Line numbers are not exposed — entries are attributed by `:name`, carried
over from the TPTP formula name.
## 2. Stable theory name
Pass `:theory_name` to keep filenames stable across re-runs (useful when
inspecting the on-disk `.thy` file after the fact).
```elixir
{:ok, _} =
AtpClient.Isabelle.query_tptp(
problem,
server_opts ++ [theory_name: "ExcludedMiddle"]
)
server_opts[:local_dir] |> File.ls!() |> Enum.sort()
```
<!-- livebook:{"output":true} -->
```
["AtpClient_bf18a2b59d89.thy", "ExcludedMiddle.thy", "TPTP.thy"]
```
Expected to include `"ExcludedMiddle.thy"` and `"TPTP.thy"`.

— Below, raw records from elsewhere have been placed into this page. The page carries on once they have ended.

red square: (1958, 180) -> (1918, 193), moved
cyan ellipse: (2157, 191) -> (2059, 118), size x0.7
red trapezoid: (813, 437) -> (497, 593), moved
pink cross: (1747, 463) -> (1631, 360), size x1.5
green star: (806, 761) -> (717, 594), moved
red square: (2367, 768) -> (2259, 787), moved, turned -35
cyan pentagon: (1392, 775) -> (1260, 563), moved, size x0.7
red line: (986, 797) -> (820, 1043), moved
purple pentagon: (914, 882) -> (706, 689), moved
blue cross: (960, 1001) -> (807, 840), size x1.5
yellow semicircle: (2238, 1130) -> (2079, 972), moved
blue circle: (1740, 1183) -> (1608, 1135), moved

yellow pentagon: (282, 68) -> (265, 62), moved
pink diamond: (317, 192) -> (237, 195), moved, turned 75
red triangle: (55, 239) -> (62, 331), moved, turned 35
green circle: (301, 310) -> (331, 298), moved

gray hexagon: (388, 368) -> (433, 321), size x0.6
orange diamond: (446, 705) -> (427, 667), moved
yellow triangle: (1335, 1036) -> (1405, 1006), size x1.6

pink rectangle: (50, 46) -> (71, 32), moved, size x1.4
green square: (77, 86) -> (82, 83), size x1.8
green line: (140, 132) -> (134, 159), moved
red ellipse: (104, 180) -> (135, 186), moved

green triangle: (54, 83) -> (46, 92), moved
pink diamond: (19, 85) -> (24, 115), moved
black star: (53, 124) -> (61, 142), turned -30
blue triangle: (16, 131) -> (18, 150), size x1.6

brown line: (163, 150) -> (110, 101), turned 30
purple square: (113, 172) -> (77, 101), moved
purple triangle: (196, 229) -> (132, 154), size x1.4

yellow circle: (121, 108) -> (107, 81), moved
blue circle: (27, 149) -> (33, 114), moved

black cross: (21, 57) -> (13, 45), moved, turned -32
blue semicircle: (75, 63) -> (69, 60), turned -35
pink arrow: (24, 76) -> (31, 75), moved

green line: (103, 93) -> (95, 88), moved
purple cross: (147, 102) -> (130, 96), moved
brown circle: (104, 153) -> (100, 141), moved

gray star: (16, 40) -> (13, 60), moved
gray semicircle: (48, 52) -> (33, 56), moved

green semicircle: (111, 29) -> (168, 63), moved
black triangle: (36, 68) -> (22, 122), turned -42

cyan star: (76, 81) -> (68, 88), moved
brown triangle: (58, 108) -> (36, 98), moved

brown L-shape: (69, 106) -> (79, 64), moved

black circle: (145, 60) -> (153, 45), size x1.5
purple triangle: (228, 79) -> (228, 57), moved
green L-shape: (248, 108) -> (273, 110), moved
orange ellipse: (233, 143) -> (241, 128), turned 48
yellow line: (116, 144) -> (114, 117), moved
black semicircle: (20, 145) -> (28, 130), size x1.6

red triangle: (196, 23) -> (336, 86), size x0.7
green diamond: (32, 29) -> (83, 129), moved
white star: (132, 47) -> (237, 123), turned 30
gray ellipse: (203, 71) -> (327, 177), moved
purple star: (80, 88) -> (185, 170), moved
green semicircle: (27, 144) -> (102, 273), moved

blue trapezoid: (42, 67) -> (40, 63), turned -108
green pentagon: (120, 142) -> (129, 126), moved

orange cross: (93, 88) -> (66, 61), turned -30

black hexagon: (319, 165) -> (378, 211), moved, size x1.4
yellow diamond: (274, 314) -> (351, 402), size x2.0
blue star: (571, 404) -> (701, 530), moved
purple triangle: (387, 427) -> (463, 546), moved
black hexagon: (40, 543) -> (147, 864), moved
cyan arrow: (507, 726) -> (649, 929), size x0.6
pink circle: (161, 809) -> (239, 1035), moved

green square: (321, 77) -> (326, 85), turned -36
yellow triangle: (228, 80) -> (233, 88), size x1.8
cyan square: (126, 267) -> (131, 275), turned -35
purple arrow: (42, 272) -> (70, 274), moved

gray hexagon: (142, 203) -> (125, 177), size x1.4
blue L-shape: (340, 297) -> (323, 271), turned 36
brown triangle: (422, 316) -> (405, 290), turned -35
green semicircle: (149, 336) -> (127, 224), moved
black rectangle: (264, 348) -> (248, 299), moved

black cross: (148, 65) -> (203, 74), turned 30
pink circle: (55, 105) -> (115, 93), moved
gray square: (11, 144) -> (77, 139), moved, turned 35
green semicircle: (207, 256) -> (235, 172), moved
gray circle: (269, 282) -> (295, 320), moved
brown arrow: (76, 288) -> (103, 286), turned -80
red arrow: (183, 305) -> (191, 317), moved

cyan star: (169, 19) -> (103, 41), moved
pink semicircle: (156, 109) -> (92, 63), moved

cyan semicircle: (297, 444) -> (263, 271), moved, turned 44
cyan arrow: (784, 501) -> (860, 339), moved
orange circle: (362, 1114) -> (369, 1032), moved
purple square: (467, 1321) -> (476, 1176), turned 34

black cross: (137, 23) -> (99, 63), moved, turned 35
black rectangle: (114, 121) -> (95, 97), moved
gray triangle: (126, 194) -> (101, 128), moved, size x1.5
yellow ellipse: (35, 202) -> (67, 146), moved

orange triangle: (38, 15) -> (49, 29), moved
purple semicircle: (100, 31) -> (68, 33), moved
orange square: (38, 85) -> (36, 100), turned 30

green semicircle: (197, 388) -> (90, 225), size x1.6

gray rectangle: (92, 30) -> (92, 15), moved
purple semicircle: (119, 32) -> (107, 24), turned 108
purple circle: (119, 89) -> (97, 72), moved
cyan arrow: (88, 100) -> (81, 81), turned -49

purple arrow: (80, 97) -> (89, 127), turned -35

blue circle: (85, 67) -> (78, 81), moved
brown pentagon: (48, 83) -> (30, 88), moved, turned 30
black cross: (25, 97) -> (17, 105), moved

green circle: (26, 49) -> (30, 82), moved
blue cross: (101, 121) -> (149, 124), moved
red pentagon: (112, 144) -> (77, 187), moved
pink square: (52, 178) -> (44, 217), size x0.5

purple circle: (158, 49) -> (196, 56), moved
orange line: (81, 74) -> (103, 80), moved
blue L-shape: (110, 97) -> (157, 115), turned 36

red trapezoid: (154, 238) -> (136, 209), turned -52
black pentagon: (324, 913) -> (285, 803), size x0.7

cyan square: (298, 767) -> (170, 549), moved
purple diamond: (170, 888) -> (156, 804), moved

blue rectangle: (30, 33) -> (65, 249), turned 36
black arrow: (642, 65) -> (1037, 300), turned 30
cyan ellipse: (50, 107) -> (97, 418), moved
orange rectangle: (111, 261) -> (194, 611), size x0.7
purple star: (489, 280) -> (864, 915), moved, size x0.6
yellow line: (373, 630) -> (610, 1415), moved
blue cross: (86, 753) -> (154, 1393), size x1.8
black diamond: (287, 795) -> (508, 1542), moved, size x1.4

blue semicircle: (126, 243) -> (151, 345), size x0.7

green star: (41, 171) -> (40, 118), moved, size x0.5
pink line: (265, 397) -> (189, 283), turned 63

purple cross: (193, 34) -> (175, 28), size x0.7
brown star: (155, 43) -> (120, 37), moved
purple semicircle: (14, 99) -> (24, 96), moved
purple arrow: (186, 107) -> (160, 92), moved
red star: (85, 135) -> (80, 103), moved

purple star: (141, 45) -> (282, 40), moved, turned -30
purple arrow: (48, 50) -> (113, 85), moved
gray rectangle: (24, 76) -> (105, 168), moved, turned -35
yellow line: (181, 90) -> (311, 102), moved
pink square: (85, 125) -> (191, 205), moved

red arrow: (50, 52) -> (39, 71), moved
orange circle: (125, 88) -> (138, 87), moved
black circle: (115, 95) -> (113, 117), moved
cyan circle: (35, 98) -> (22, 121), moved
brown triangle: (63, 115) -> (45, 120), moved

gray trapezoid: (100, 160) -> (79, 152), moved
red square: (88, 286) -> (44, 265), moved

## 3. Multi-lemma problem with a persistent session
Open one session, run several problems, close it once. This is the shape
`KinoAtpClient` will use — start-up cost (which is dominated by
`session_start`) amortises across UI events.
```elixir
{:ok, session} = AtpClient.Isabelle.open_session(server_opts)
try do
multi = ~S"""
thf(p_type, type, p: $i > $o).
thf(q_type, type, q: $i > $o).
thf(g1, conjecture, ! [X: $i]: (p @ X | ~ (p @ X))).
thf(g2, conjecture, ! [X: $i]: ((p @ X & q @ X) => p @ X)).
"""
AtpClient.Isabelle.prove_tptp(session, multi)
after
AtpClient.Isabelle.close_session(session)
end
```
<!-- livebook:{"output":true} -->
```
{:ok, [%{name: "g1", result: {:ok, :theorem}}, %{name: "g2", result: {:ok, :theorem}}]}
```
Expected: two entries, names `"g1"` and `"g2"`, both `{:ok, :theorem}`.
## 4. Sledgehammer / Nitpick as proof method
`per_lemma_results/3` applies the same tool-signal classifier as the
single-result mode, so `proof_method: "sledgehammer nitpick oops"` produces
`{:ok, :theorem}` when sledgehammer finds a proof and
`{:ok, :counter_satisfiable}` when nitpick finds a counterexample — even
though `oops` withdraws the goal and
no `theorem name:` completion message is ever emitted.
```elixir
probe = ~S"""
thf(g_taut, conjecture, ! [X: $o]: (X | ~ X)).
thf(g_false, conjecture, ! [X: $o]: (X & ~ X)).
"""
AtpClient.Isabelle.query_tptp(
probe,
server_opts ++ [proof_method: "sledgehammer nitpick oops", use_theories_timeout_ms: 600_000]
)
```
<!-- livebook:{"output":true} -->
```
{:ok, [%{name: "g_taut", result: {:ok, :theorem}}, %{name: "g_false", result: {:ok, :counter_satisfiable}}]}
```
Expected: `g_taut` → `{:ok, :theorem}`, `g_false` → `{:ok, :counter_satisfiable}`. Lemma names
come through regardless of proof method — they are read from the body, not
parsed out of Isabelle's per-message text (which omits the name for
`oops`-based diagnostic methods).
## 5. Shut the server down
```elixir
IsabelleClient.Server.kill(server.name)
```
<!-- livebook:{"output":true} -->
```
{"", 0}
```
## 6. What to look for if something fails
- `{:error, :isabelle_not_found}` from `IsabelleClient.Server.executable/0` —
`isabelle` is not on `PATH`. Set `ISABELLE_TOOL` to the executable path.
- `{:error, {:tptp_thy_copy_failed, _}}` — `:local_dir` is not writable, or the
dep is not loaded correctly. Check that `IsabelleClient.TPTP.source_path()`
in the `isabelle_elixir` dep resolves to a real file.
- `{:error, {:isabelle_failed, %{"message" => "Cannot load theory file"}, [hint: _, …]}}` —
Isabelle could not read `TPTP.thy` or the generated theory. Inspect the
hint's `:local_dir`/`:isabelle_dir` to check the cross-mount.
- `{:error, {:isabelle_failed, %{"message" => msg}, _}}` where `msg` mentions
`unbundle from_TPTP` or unknown syntax — the bundled `TPTP.thy` was found
but `unbundle from_TPTP` did not activate; check the dep version.
- Every lemma comes back `{:ok, :gave_up}` — the `:proof_method` did not
close any goal. Either the tactic is wrong for the problem class (try
`"by metis"` for first-order problems) or the default `"by auto"` is
too weak. The same shape with the proof method omitted entirely is a
regression of the proof-injection step.